You can read about credit ratings at this government site.

Decide whether you will pay off your card every month or carry a balance

If you normally carry a balance or plan to carry one on your new card, your top priority should be a low Annual Percentage Rate (APR).

You may be offered a 0% introductory APR with a new card, as an incentive to get you to choose a certain provider. Be aware the introductory APR offer will expire after a set time period. There could be different APRs for purchases and balance transfers or a higher penalty APR triggered by late payments. Pay close attention to which APR applies and for how long.

View our low interest cards here.

Know whether you’ll be wanting to transfer a balance

If you plan to transfer a balance from a card you already have, you should compare balance transfer options for different cards. If you’re looking to transfer a balance from one card to a new credit card with a promotional 0% APR, don’t forget to think about balance transfer fees.

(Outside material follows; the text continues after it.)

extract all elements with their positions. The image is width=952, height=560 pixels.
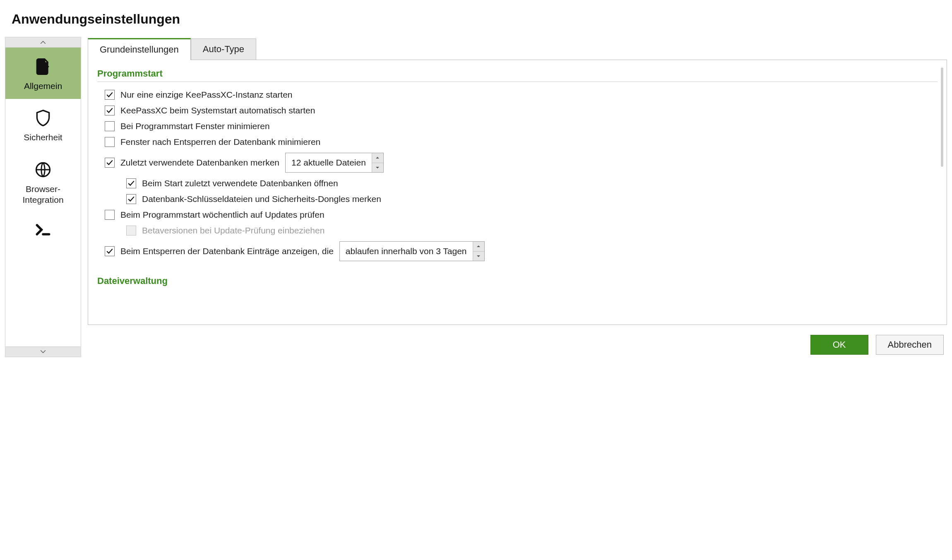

Some factors to consider when choosing a balance transfer card include:

  • The rate you’re currently paying
  • Whether the new card has an introductory APR offer
  • The rate you’ll pay after the intro APR offer expires
  • Any fee you’ll have to pay to transfer all or a portion of your balance to the new card

View our balance transfer cards here.

Choose which type of rewards you want

If you don’t need to build your credit with a secured card and don’t plan to carry or transfer a balance, you may choose to prioritise rewards programs or other perks. However, check your approval chances before you apply. Rewards cards usually require you to have good to excellent credit. If you have less than five years of credit history, you may need to lower your expectations of what you’ll get in terms of rewards. You might also be required to pay an annual fee.

Cards with cashback rewards can help you earn money back from your daily purchases. Otherwise, there are many options for earning travel rewards or points. When applying for a rewards card, be aware of how much value you’ll get per dollar or point and read the terms of the rewards which interest you. Even if you only carry a balance occasionally, the interest you pay will be more important than whatever rewards you earn.

Questions to ask when considering a card with rewards:

  • How are rewards earned? Most will reward every purchase, with bonus rewards on certain purchases.
  • How can rewards be redeemed?
  • Is there a limit to the rewards you can earn? Do they expire?

The most common reason customers deviate from popular all-inclusive rewards cards is to gain Airpoints. If you frequently fly a certain airline, the perks for having that airline’s loyalty credit cards, such as free checked bags or priority boarding, may be worth the card’s annual fee.

View our rewards cards here.

View our Airpoints cards here.

Summary

  • The best way to use a credit card is to pay it off in full each month so that you pay no purchase interest charges but get the benefits of any reward schemes associated with the card.

  • Choosing the right credit card comes down to knowing what your needs are and what type of card will work best for you.

  • Statistically, if you choose a rewards credit card, you’ll earn, on average, 1.5% back in cash or travel rewards on your annual purchases. It’s possible to find cards which increase that to 2%, either by paying an annual fee or choosing a card which rewards a particular kind of spending.

  • If you need to transfer a balance or pay off a new purchase over time, find a credit card with the lowest APR and forget about the rewards. When you’re sure that you will pay off your balance every month, an option is to switch to a card with rewards, because the interest rate won’t matter.